Jalan cerita 'Warkop DKI Reborn' sebagian besar meminjam plot 'CHIPS' (Iksan Lahardi, 1982) dan 'IQ Jongkok' (Iksan Lahardi, 1981), disertai kutipan-kutipan dialog dari pelbagai film Warkop DKI lainnya yang legendaris, menyatu dengan utuh, pas, tanpa kesan maksa, buah tulisan Anggy Umbara bersama dua penulis naskah debutan Bene Dion Rajagukguk dan Andi Awwe Wijaya. Andai saja film ini tak dibagi menjadi dua bagian, saya yakin bakal menjadi satu dari sedikit film Warkop DKI yang memiliki cerita utuh, bukan segmen per segmen lawakan yang satu sama lain tak saling berhubungan, seperti film-film Warkop DKI era Soraya Intercine Films.
Menyaksikan 'Warkop DKI Reborn: Jangkrik Boss! Part 1' tak hanya membawa sentimen nostalgia, namun juga penghiburan yang amat sayang untuk dilewatkan. Saya tak henti-hentinya tertawa menyaksikan adegan Dono, Kasino, dan Indro yang mengunjungi Pakde Slamet untuk meminjam uang. Juga, beberapa adegan lain yang slapstick seperti adegan Dono, Kasino, dan Indro yang mengejar begal motor. Dan, adegan pesawat maju-mundur itu juaranya; ingat kutipan dialog "Madonnnaaaaa" dari 'Godain Kita Dong' (Hadi Poernomo, 1989)?

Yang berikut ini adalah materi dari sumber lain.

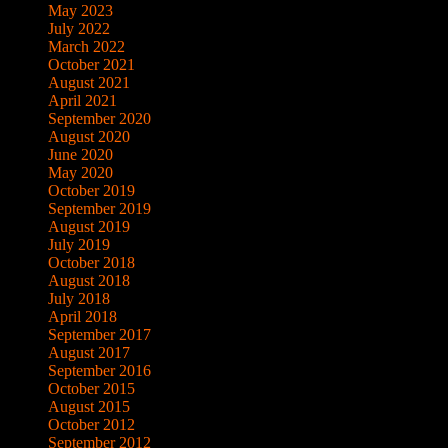
May 2023
July 2022
March 2022
October 2021
August 2021
April 2021
September 2020
August 2020
June 2020
May 2020
October 2019
September 2019
August 2019
July 2019
October 2018
August 2018
July 2018
April 2018
September 2017
August 2017
September 2016
October 2015
August 2015
October 2012
September 2012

Ketiga aktor utama film ini bermain dengan sangat apik hingga pada level mencengangkan. Abimana Aryasatya, Vino G. Bastian, dan Tora Sudiro benar-benar menjelma menjadi Dono, Kasino, dan Indro.

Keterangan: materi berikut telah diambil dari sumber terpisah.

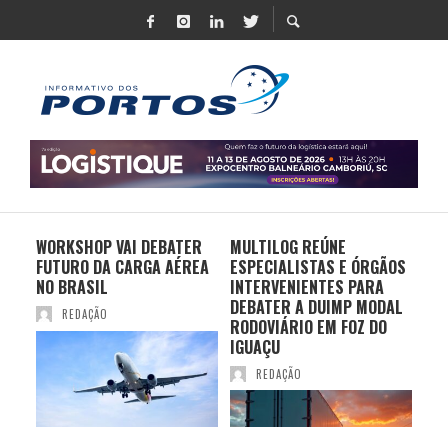
 UM
WORKSHOP VAI DEBATER
MULTILOG REÚNE
CHI
 DE
FUTURO DA CARGA AÉREA
ESPECIALISTAS E ÓRGÃOS
PR
TE
NO BRASIL
INTERVENIENTES PARA
EX
CIO
DEBATER A DUIMP MODAL
FR
REDAÇÃO
S
RODOVIÁRIO EM FOZ DO
BR
IGUAÇU
REDAÇÃO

Hanya ada dua kemungkinan yang bakal terjadi ketika Anda menyaksikan film ini; ikut bernostalgia dan tertawa lepas, atau justru malah merengut, karena mungkin tak bisa lepas dari bayang-bayang masa lalu --merasa bahwa masa lalu selalu jadi yang terbaik, golongan tua yang berprinsip "masih enak zamanku toh?" Saya sih bukan penonton golongan yang terakhir, dan tak semua film Warkop DKI masih tetap lucu kok ketika ditonton ulang. Film ini masih lebih baik, setara dengan film-film Warkop DKI era 80-an, dengan rasa kekinian, tentu saja. Lucu, namanye juge filem kumedi. Orang gombong pantang boong.